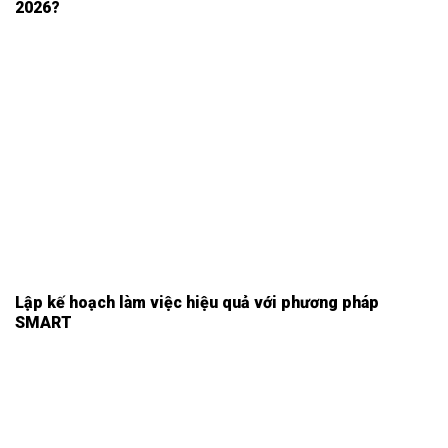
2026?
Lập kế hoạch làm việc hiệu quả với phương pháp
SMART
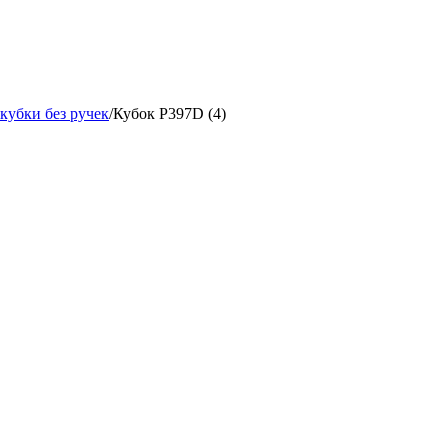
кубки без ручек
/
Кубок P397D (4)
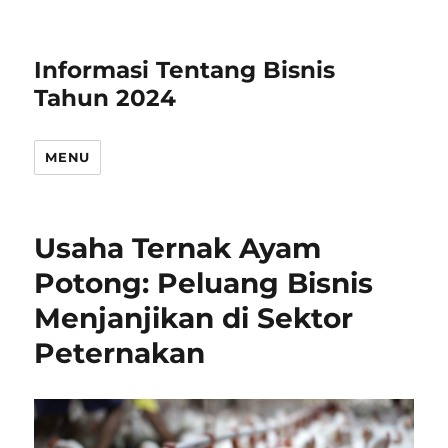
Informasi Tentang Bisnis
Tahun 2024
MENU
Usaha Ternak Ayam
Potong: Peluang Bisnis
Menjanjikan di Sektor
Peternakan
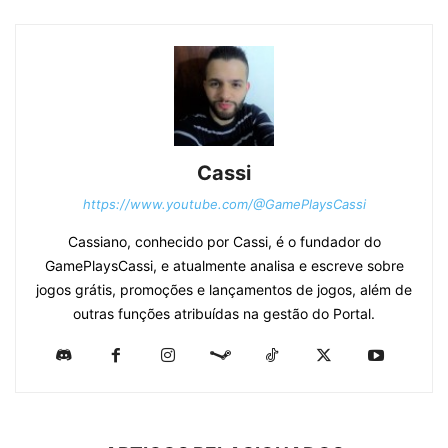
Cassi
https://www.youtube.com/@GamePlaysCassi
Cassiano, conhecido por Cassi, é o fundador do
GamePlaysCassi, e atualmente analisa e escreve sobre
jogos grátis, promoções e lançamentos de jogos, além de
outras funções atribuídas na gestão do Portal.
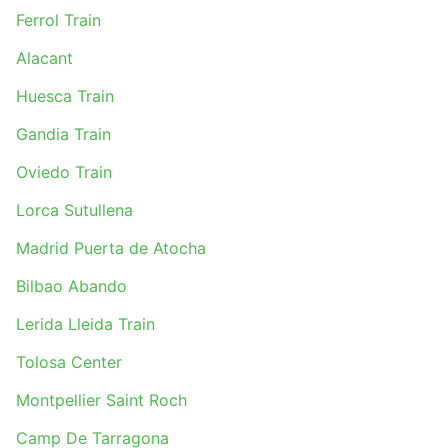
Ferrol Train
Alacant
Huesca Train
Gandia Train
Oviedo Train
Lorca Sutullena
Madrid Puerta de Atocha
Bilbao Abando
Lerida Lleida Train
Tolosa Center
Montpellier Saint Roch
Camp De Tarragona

****************************************

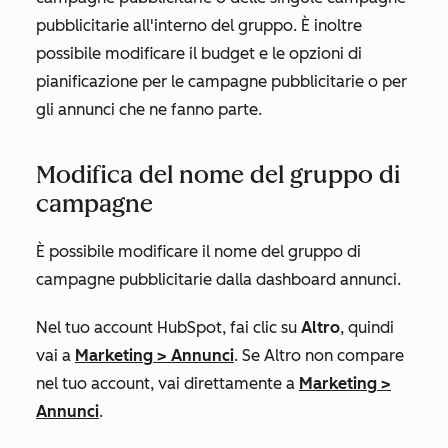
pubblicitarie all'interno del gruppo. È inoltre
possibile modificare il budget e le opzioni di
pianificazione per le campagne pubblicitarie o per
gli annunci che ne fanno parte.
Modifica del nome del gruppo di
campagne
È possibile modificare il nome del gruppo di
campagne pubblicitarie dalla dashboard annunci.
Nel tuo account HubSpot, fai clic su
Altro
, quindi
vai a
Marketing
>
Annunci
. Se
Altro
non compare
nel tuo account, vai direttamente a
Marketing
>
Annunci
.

****************************************

■ Task requirements
From the records above, copy only the lines running from the line holding "GamePlaysCassi, e atualmente" through the line holding "Camp De Tarragona", with no pictures.

■ Result of this task
GamePlaysCassi, e atualmente analisa e escreve sobre
jogos grátis, promoções e lançamentos de jogos, além de
outras funções atribuídas na gestão do Portal.
Ferrol Train
Alacant
Huesca Train
Gandia Train
Oviedo Train
Lorca Sutullena
Madrid Puerta de Atocha
Bilbao Abando
Lerida Lleida Train
Tolosa Center
Montpellier Saint Roch
Camp De Tarragona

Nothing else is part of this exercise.